また、2014年版で想定していた未来が順次現在になってきたことに伴い、地球生命科学に関連したいわゆる「大型プロジェクト」(現行のものと計画中のものを含む:マップ中では白抜きの四角で示す)の達成時期も大部分前方に平行移動することとなった。例えば、国際深海科学掘削計画(IODP)、国際陸上科学掘削計画(ICDP)、はやぶさ2/OSIRIS Rex等は今から10年後の間に位置付けられた。一方で、土星衛星サンプルリターン等のように、前回設定された達成時期よりも後に今回達成時期が設定されたプロジェクトもある。なお、これらのプロジェクトにおける地球生命科学の関わりの度合いを示すため、それぞれのプロジェクトの科学目標において地球生命科学が全体の50%以上を占めるものを濃いピンク色で、20-50%のものを薄いピンク色で、20%未満のものを白色で、区別して示した。
 さらにきめ細かく今後30年における地球生命科学の進むべき道を示すため、地球生命科学を構成する6つの分野、すなわち、アストロバイオロジー、地球微生物学、生命の起源論、生物地球化学、古環境学、進化古生物学のそれぞれで、10年後、20年後、30年後に予想される、あるいはそれまでに達成することが期待される研究内容、研究成果をリストアップした(マップ中に●に続き記述されている項目)。例えば、進化古生物学を例に取れば、10年後、20年後、30年後の到達目標は、それぞれ古代ゲノムの復元、古生物の生理・発生機構の復元、古生物の復活(これについては倫理的問題も十分考慮しながら進める)ということになる。

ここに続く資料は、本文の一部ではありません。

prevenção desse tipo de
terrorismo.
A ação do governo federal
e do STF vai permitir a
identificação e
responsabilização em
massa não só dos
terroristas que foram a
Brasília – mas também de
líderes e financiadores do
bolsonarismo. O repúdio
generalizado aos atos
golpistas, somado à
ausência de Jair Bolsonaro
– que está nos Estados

 このマップでは、横軸に現在から30年後までの時間軸を取り、縦軸にはサイエンス・テクノロジーレベルを用いている。最初に示した対角線の3本の矢印の下には、特にテクノロジーレベルの向上により進むと想定される項目が示されている(高精度モレキュラー分析など)。一方で、その下の横軸に沿った領域では、それらのテクノロジーレベルの向上と直接的にはリンクしない基盤的な知識の蓄積(例えば分子系統・分類学・リポジトリ・フィールド調査)や、新しい概念の創生・展開(例えば地球生命圏サステナビリティや進化再現・人工進化など)が示されている。

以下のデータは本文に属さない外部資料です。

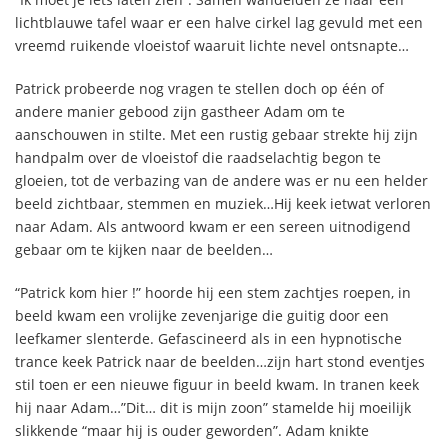
lichtblauwe tafel waar er een halve cirkel lag gevuld met een
vreemd ruikende vloeistof waaruit lichte nevel ontsnapte…
Patrick probeerde nog vragen te stellen doch op één of
andere manier gebood zijn gastheer Adam om te
aanschouwen in stilte. Met een rustig gebaar strekte hij zijn
handpalm over de vloeistof die raadselachtig begon te
gloeien, tot de verbazing van de andere was er nu een helder
beeld zichtbaar, stemmen en muziek…Hij keek ietwat verloren
naar Adam. Als antwoord kwam er een sereen uitnodigend
gebaar om te kijken naar de beelden…
“Patrick kom hier !” hoorde hij een stem zachtjes roepen, in
beeld kwam een vrolijke zevenjarige die guitig door een
leefkamer slenterde. Gefascineerd als in een hypnotische
trance keek Patrick naar de beelden…zijn hart stond eventjes
stil toen er een nieuwe figuur in beeld kwam. In tranen keek
hij naar Adam…”Dit… dit is mijn zoon” stamelde hij moeilijk
slikkende “maar hij is ouder geworden”. Adam knikte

 このマップは地球生命科学で閉じたものではない。生命科学と密接にリンクしているほか、地球惑星科学の他の分野とシームレスでつながるのりしろを有している。まず、地球の生命は地球の一部であり、地球表層の物質からできている。その意味で、地球生命科学そのものが固体地球科学の一部であると言うこともできる。また、上述の大型プロジェクトの一部、すなわち、「深海・熱水系地下生命圏探査」「深海アルゴフロート」「次世代AUV運用」および「深海プラットフォーム」などは、大気水圏科学と密接にリンクしている。これらの分野とのつながりは、最初に述べた地球惑星科学全体のロードマップの3つの重要な軸の一つである(b)現在の地球の営みを理解する上で欠かすことができない。
 また、同じく地球生命科学の大型プロジェクトの一部、すなわち「国際宇宙ステーション」「深宇宙ゲートウェイ」「無人火星着陸探査」「有人火星探査」および「土星衛星サンプルリターン」などは、宇宙惑星科学と深くつながっている。宇宙惑星科学とのリンクは、もう一つの重要な軸である(a)宇宙の生成と生命の誕生と進化を理解する上で不可欠である。最後に、人間は生命の一部であり、地球人間圏科学と地球生命科学が密接に関連していることも明らかであろう。夢ロードマップにおいては、地球生命科学の新しい概念の創生・展開の一つである「地球生命圏サステナビリティ」を介して地球人間圏科学とつながる。また、このリンクは、3つの軸の中で残された(c)持続可能な世界(人間と社会)の実現において重要である。